JBoss.orgCommunity Documentation
Teiid supports materialized views. Materialized views are just like other views, but their transformations are pre-computed and stored just like a regular table. When queries are issued against the views through the Teiid Server, the cached results are used. This saves the cost of accessing all the underlying data sources and re-computing the view transforms each time a query is executed.
Materialized views are appropriate when the underlying data does not change rapidly, or when it is acceptable to retrieve data that is "stale" within some period of time, or when it is preferred for end-user queries to access staged data rather than placing additional query load on operational sources.
Caching of relational table or view records (pre-computing all transformations)
Model-based definition of virtual groups to cache (requires Teiid Designer)
User ability to override use of materialized view cache for
specific queries through OPTION NOCACHE
Similar to cached procedures, materialized view tables are used automatically when a query accesses the corresponding view.
Usage of the cached results may be bypassed with an OPTION NOCACHE
clause. See the OPTION NOCACHE section for more on its usage.
Materialized views are defined in Teiid Designer by setting the materialized property on a table or view in a virtual (view) relational model. Setting this property's value to true (the default is false) allows the data generated for this virtual table to be treated as a materialized view.
It is important to ensure that all key/index information is present as these will be used by the materialization process to enhance the performance of the materialized table.
The target materialized table may also be set in the properties. If the value is left blank, the default, then internal materialization will be used. Otherwise for external materialization, the value should reference the fully qualified name of a table (or possibly view) with the same columns as the materialized view. For most basic scenarios the simplicity of internal materialization makes it the more appealing option.
Reasons to use external materialization
The cached data needs to be fully durable. Internal materialization should not survive a cluster restart.
Full control is needed of loading and refresh. Internal materialization does offer several system supported methods for refreshing, but does not give full access to the materialized table.
Control is needed over the materialized table definition. Internal materialization does support secondary indexes, but they cannot be directly controlled. Constraints or other database features cannot be added to internal materialization tables.
The data volume is large. Internal materialization (and temp tables in general) have memory overhead for each page. A rough guideline is that there can be 100 million rows in all materialized tables across all VDBs for every gigabyte of heap.

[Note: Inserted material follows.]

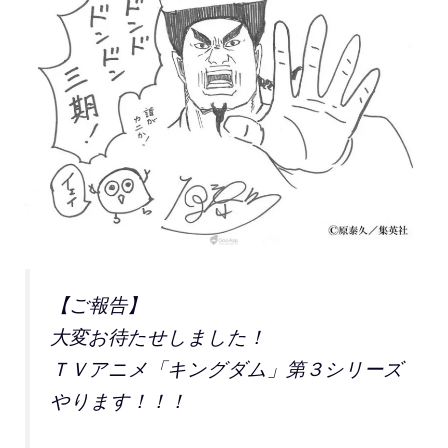
【ご報告】
大変お待たせしました！
ＴＶアニメ「キングダム」第３シリーズ
やります！！！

Materialized view tables are always scoped to the VDB. If a materialized view definition directly or transitively contains a non-deterministic function call, such as random or hasRole, the resulting table will contain only the initially evaluated values. In most instances you should consider nesting a materialized view without the deterministic results that is joined with relevant non-deterministic values in a parent view.
External materialized views cache their data in an external database system. External materialized views give the administrator full control over the loading and refresh strategies.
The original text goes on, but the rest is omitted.